## DATA SUPPLIED:
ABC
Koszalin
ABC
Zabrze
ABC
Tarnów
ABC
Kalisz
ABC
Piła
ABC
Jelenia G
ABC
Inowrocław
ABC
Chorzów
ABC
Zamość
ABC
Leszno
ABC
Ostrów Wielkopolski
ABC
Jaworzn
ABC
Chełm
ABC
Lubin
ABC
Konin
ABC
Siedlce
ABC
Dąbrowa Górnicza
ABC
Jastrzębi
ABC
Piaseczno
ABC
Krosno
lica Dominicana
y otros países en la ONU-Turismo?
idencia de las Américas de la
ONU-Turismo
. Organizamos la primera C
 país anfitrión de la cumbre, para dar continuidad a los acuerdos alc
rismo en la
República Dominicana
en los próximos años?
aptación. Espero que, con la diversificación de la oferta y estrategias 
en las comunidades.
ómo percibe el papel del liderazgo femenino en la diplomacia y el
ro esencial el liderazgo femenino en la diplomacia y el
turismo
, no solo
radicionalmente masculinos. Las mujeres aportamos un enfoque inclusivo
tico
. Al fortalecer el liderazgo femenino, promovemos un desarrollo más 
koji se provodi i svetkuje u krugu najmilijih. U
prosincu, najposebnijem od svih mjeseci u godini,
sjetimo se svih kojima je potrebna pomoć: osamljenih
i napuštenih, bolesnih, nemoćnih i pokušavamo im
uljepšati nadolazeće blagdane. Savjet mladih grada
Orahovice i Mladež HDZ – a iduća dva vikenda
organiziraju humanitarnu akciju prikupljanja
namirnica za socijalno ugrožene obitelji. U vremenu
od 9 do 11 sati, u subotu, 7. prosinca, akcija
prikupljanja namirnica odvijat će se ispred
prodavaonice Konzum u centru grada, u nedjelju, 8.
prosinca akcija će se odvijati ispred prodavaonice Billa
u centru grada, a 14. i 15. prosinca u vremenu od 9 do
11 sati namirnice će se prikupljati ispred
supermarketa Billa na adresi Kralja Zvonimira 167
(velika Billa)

## TASK:
Write down again the exact lines running from the beginning of the data to the line containing "sjetimo se svih", with both ends included.

## WRITTEN ANSWER:
ABC
Koszalin
ABC
Zabrze
ABC
Tarnów
ABC
Kalisz
ABC
Piła
ABC
Jelenia G
ABC
Inowrocław
ABC
Chorzów
ABC
Zamość
ABC
Leszno
ABC
Ostrów Wielkopolski
ABC
Jaworzn
ABC
Chełm
ABC
Lubin
ABC
Konin
ABC
Siedlce
ABC
Dąbrowa Górnicza
ABC
Jastrzębi
ABC
Piaseczno
ABC
Krosno
lica Dominicana
y otros países en la ONU-Turismo?
idencia de las Américas de la
ONU-Turismo
. Organizamos la primera C
 país anfitrión de la cumbre, para dar continuidad a los acuerdos alc
rismo en la
República Dominicana
en los próximos años?
aptación. Espero que, con la diversificación de la oferta y estrategias 
en las comunidades.
ómo percibe el papel del liderazgo femenino en la diplomacia y el
ro esencial el liderazgo femenino en la diplomacia y el
turismo
, no solo
radicionalmente masculinos. Las mujeres aportamos un enfoque inclusivo
tico
. Al fortalecer el liderazgo femenino, promovemos un desarrollo más 
koji se provodi i svetkuje u krugu najmilijih. U
prosincu, najposebnijem od svih mjeseci u godini,
sjetimo se svih kojima je potrebna pomoć: osamljenih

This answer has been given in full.